О познании Бога и человека
Проблема: ЧТО ЖЕ ЕСТЬ ЧЕЛОВЕК? — во все века пребывает неизменно самою важною, самою насущною для нас. Познание наше в пределах Земли всегда и неизбежно относительное. Это тем более, когда речь идет о конечных вещах: о Том или о Чем, что лежит в основе всего сущего; о Том, Кто не обусловлен ничем иным, кроме Самого Себя; и даже о том, доступно ли сие человеку. Когда мы предстоим пред Лицом Абсолютного Существа, тогда, естественно, ожидается и ведение соответствующее, то есть исчерпывающее. Психологически это складывается так: если я чего-то не разумею, то из-за этого пробела я ощущаю как бы провал вообще всего моего знания; переживаю преимущественно непознаваемость. Возьмем меньшее: если вера моя в чем-то колеблется, то с этим связывается сомнение: верую ли я вообще? Опять я стою пред Недосягаемым. Каждый раз, когда мы недоразумеваем в нашем отношении к Бытию Абсолютному чего бы то ни было, наш интеллект ударяется в непроницаемую стену, и человек становится агностиком. Таким образом мы познаем границы, доступные рассудку, оторванному от целостного нашего бытия, и следуем иным путем. Как бы ни было парадоксально, после известных опытов в духовном плане мы ощущаем, что наше познание небесных тайн, при всей своей относительности, «отчасти» (1 Кор. 13:9–12) есть подлинное. Здесь, на Земле, все текуче, но то познание о Высшем, вневременном, о котором мы мыслим, само принадлежит Бытию неразрушимому, сверхвременному. И о нем предстоит нам слово.
По всей Земле рассеяны люди, ищущие ответа на свои искания. Неутоленная жажда духовная весьма многих — вот историческое событие, подлинно трагическое, действительно достойное всякого внимания. Много таких, которые стоят на грани отчаяния. Каждый из них в свою меру созерцает, разумно или интуитивно, в глубинах своего духа бессмысленность современной жизни.

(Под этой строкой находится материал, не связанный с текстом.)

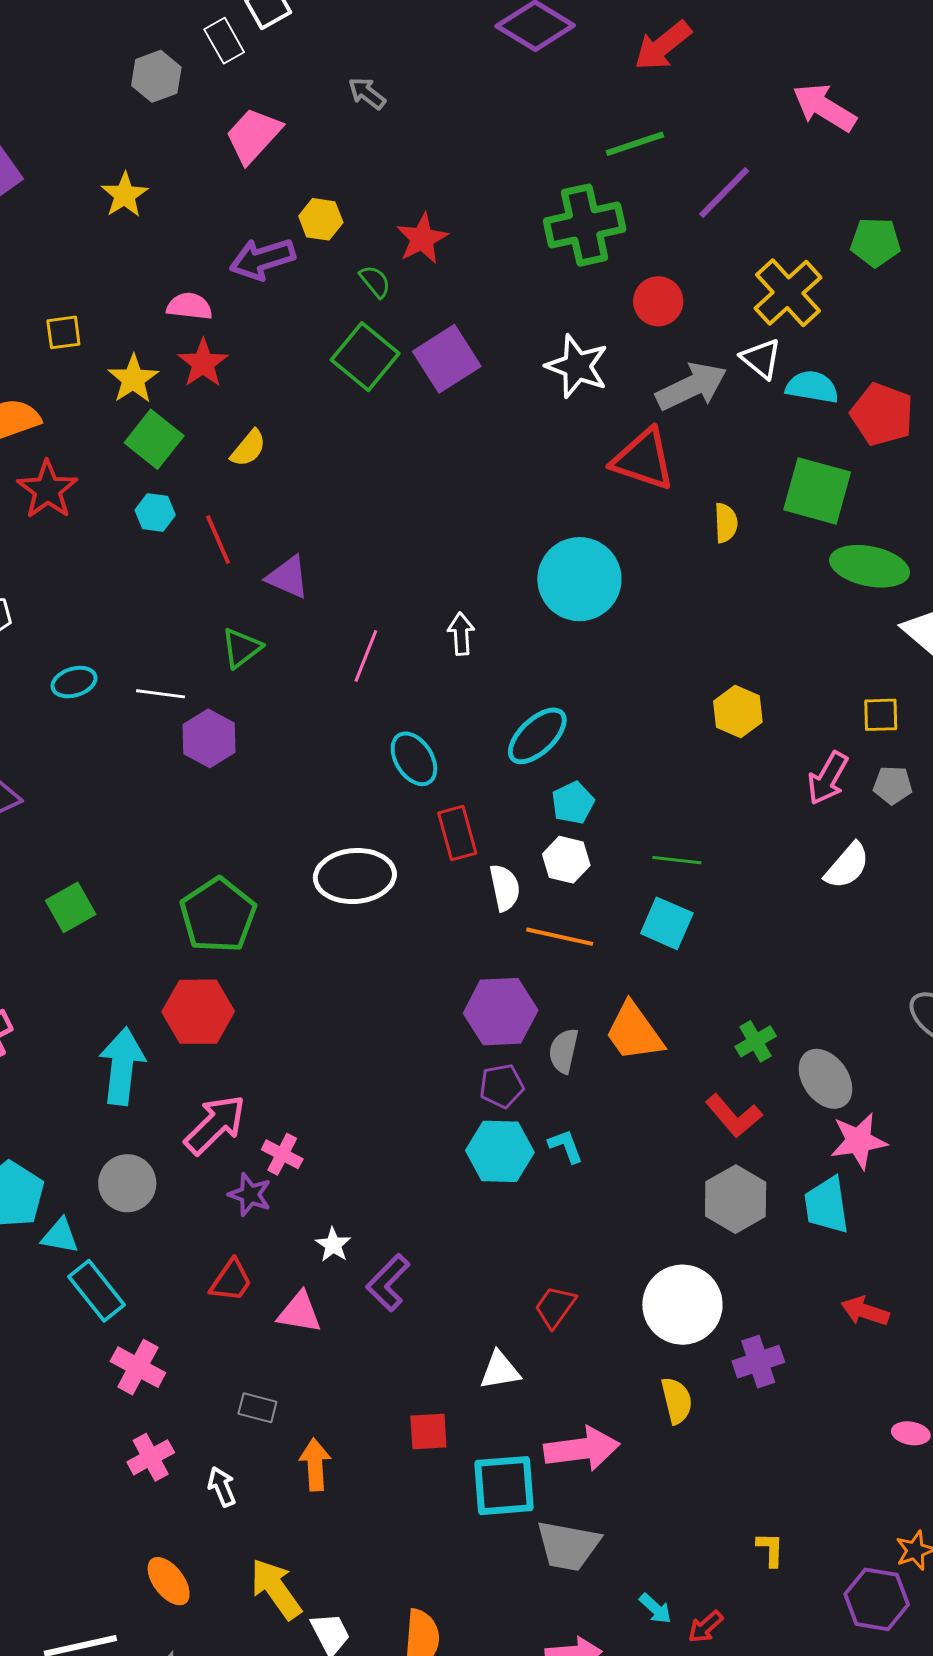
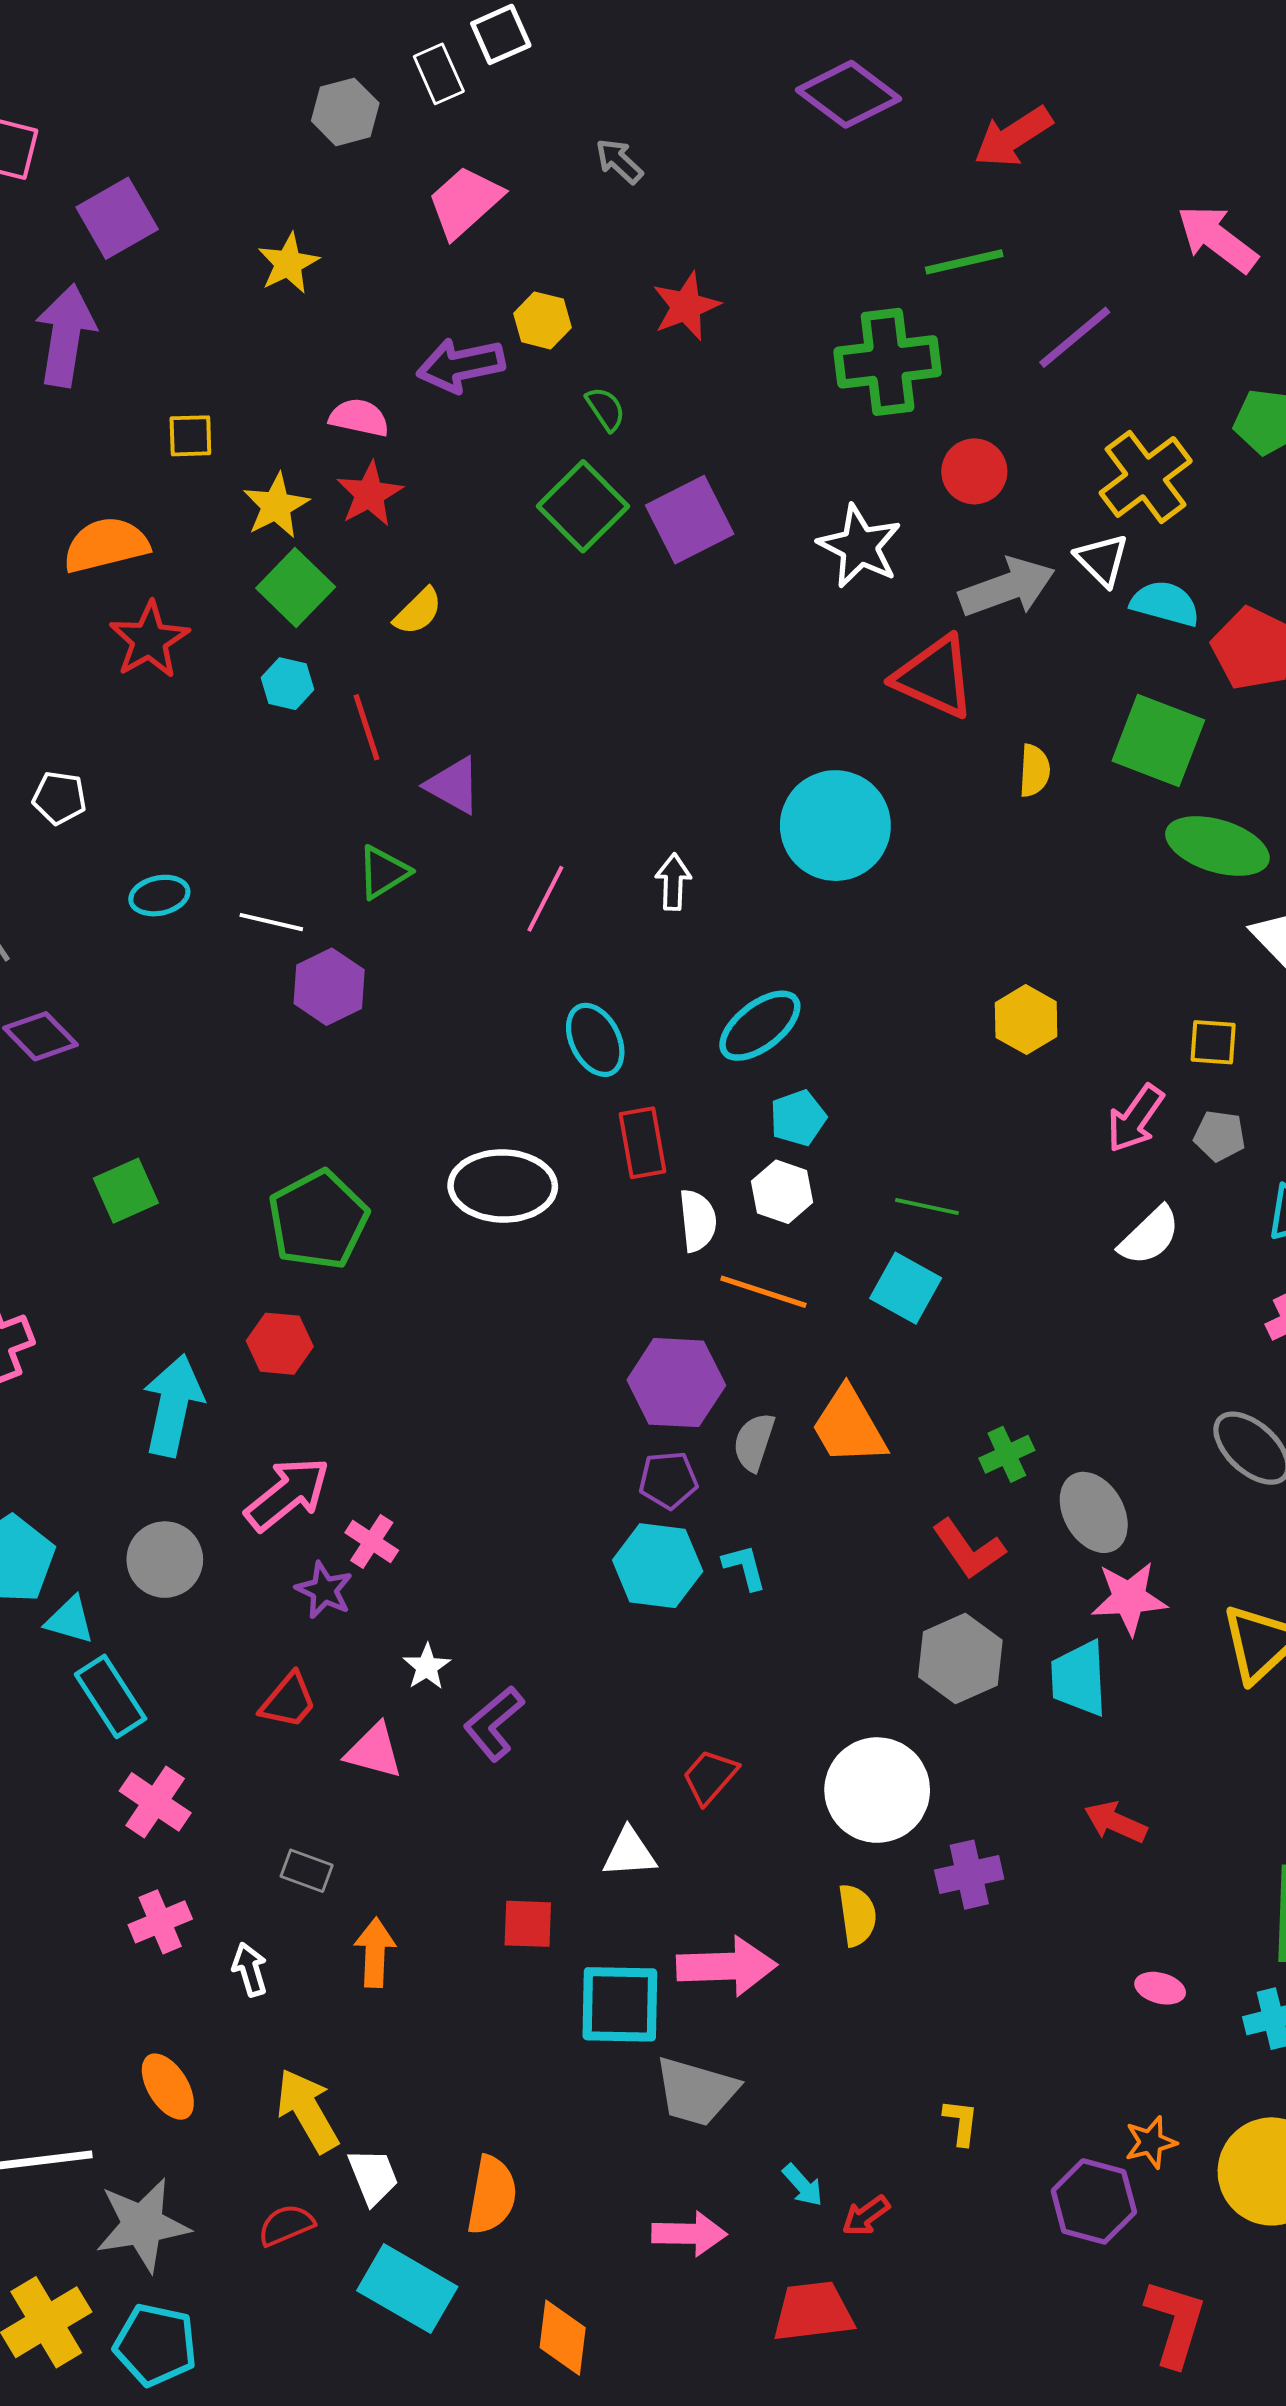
red star: (422, 239) -> (686, 306), moved
red hexagon: (198, 1012) -> (280, 1344), size x0.7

Страдания их остры в силу сознания ими недостаточности их персональных усилий, чтобы вырваться из цепей смерти, которыми связан человек в его падении.
Нашу эпоху некоторые дерзают называть postchretienne (послехристианская); я же лично, в пределах моих познаний из истории христианства и истории мира вообще, склонен думать, что христианство еще никогда не было воспринято широкими массами как должно. Мир, я имею в виду христианизированную часть, никогда, в сущности, не жил подлинно по-христиански.
Парадоксальны судьбы человечества: те государства, которые более всех претендуют на христианское имя, веками держали большую часть вселенной в железных тисках, а в последние десятилетия — в ужасе апокалиптических катастроф. В современном кризисе христианства среди народных масс не неправильно усмотреть бунт естественной совести людей против тех извращений, которым подверглось евангельское учение в его историческом приложении.